The 16 April MPC argues that the "rate cut would complement other measures taken by the SBP to support the economy, including concessional financing to companies that do not lay off workers, one year extension in principle payments, doubling of the period for rescheduling loans from 90 to 180 days and concessional financing for hospitals and medical teams." The second quarterly SBP report maintains that "firms heavily utilized Libor based foreign currency loans and relied less on expensive rupee denominated loans as well as concessional facility of SBP." And further acknowledged that "credit to private sector continued its downward trajectory with yields falling more steeply at the longer end; this was due to two reasons: (i) on the demand side the market players continued to place bids at lower rates for longer duration bonds in anticipation of monetary policy easing; and (ii) on the supply side the government proactively aligned the long term rates to reduce its cost of borrowing."
So given the fact that the recent MPC statement restates its adherence to these two flawed policy decisions why did the SBP reduce the rate on 16 April? The short answer is that the rate reduction would reduce the allocation for debt servicing and repayment as and when due thereby creating fiscal space enabling it to inject more into Coronavirus relief activities. The rupee value has also declined in recent days reportedly due to the decline in the discount rate however with the main borrower being the government even before the onset of the coronavirus external debt would be brought down further generating more fiscal space. In short the SBP measures support the government's efforts which have prompted the rumour that the MPC was given an ultimatum: reduce the rate or else face possible retrenchment.

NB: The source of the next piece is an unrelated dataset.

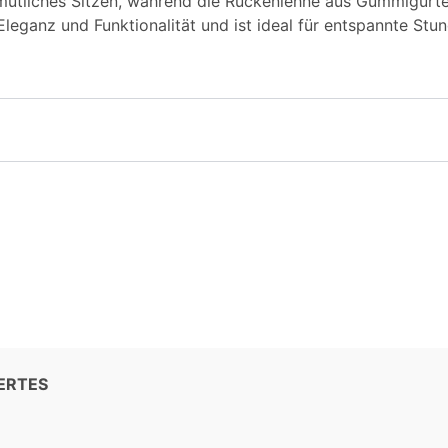
emütliches Sitzen, während die Rückenlehne aus Gummigurt
 Eleganz und Funktionalität und ist ideal für entspannte Stu
ERTES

The question is if the 16 April rate decline was appropriate? It is unlikely to jump-start the private sector in spite of recent policy amendments given that the private sector credit was declining pre-Coronavirus due to the contractionary fiscal and monetary policies agreed with the IMF. True that the Extended Fund Facility (EFF) programme is in abeyance but the IMF has been persistently called for "regulatory measures and expanded refinancing schemes to contain the ensuring economic impact of the Coronavirus to be targeted and temporary." Meanwhile the clamour for another rate reduction is growing louder. To conclude there is an urgent need to revisit some of the flawed MPC assumptions particularly with respect to linking the rate to headline as opposed to core inflation and to ensure that the rupee is no longer undervalued.